Se as populações são mais homogêneas, a tendência é que haja menor variabilidade amostral de estudo para estudo, o que aumenta a probabilidade de resultados consistentes ao longo dos estudos. A Figura 5 ilustra essa ideia.
Por exemplo, suponha que queremos comparar um grupo intervenção com um grupo controle. Se nossa intervenção produzir efeitos mais homogêneos (Figura 5, Intervenção A), então teremos maior poder estatístico para detectar diferenças dessa condição em relação ao grupo controle. Em contrapartida, se nossa intervenção produzir efeitos mais heterogêneos (Figura 5, Intervenção B), então nosso poder estatístico para detectar diferenças em relação ao grupo controle será menor.
Tamanho da amostra
Por fim, o tamanho amostral é um fator crucial que afeta o poder estatístico. Essa relação está diretamente ligada ao conceito de erro-padrão. O erro-padrão indica quão precisamente um parâmetro é estimado na amostra. Assim, um erro-padrão baixo sugere que, em amostragens sucessivas, podemos esperar menor variabilidade nos valores das estimativas do parâmetro de interesse.

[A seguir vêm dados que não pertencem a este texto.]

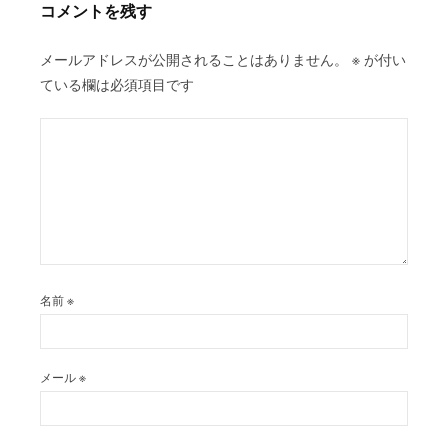
シ
コメントを残す
ョ
ン
メールアドレスが公開されることはありません。
※
が付い
ている欄は必須項目です
名前
※
メール
※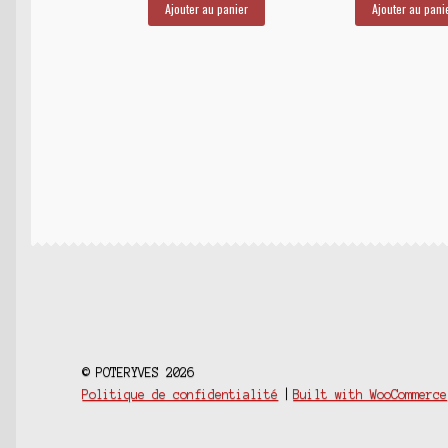
Ajouter au panier
Ajouter au pani
© POTERYVES 2026
Politique de confidentialité
Built with WooCommerce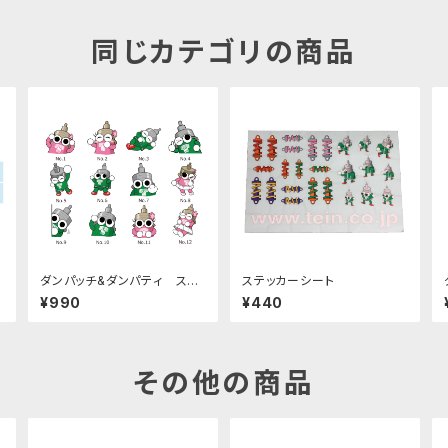
同じカテゴリの商品
ダンパッチ&ダンパティ スタ
ステッカーシート
ンプステッカー 全12種
¥990
¥440
その他の商品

Por exemplo, suponha que estejamos interessados em estudar um certo grupo que acreditamos ter níveis de inteligência abaixo da média da população típica. Entre outros objetivos, queremos avaliar se a média dos escores de inteligência de nossa amostra difere significativamente da média da população típica (M = 100, DP = 15).
A Figura 6 apresenta duas distribuições. A distribuição do painel esquerdo se baseia em amostragens sucessivas e independentes com 10 participantes, enquanto a distribuição do painel direito se baseia em amostragens com 20 participantes. Em ambos os casos, as amostras são retiradas de uma população com M = 90 e DP = 15, isto é, cuja média é genuinamente distinta de 100, o valor esperado em uma população típica.
A Figura 6 sugere que, em uma amostra menor (painel esquerdo), as estimativas da média população variam mais em amostragens sucessivas. Por exemplo, eventualmente amostraremos algumas observações com escores de inteligência elevados e, consequentemente, falharemos em rejeitar a hipótese nula de que nossos dados vêm de uma população com M = 100 e DP = 15. Esse cenário, contudo, é mais improvável de acontecer quando o tamanho amostral aumenta (Figura 6, painel direito).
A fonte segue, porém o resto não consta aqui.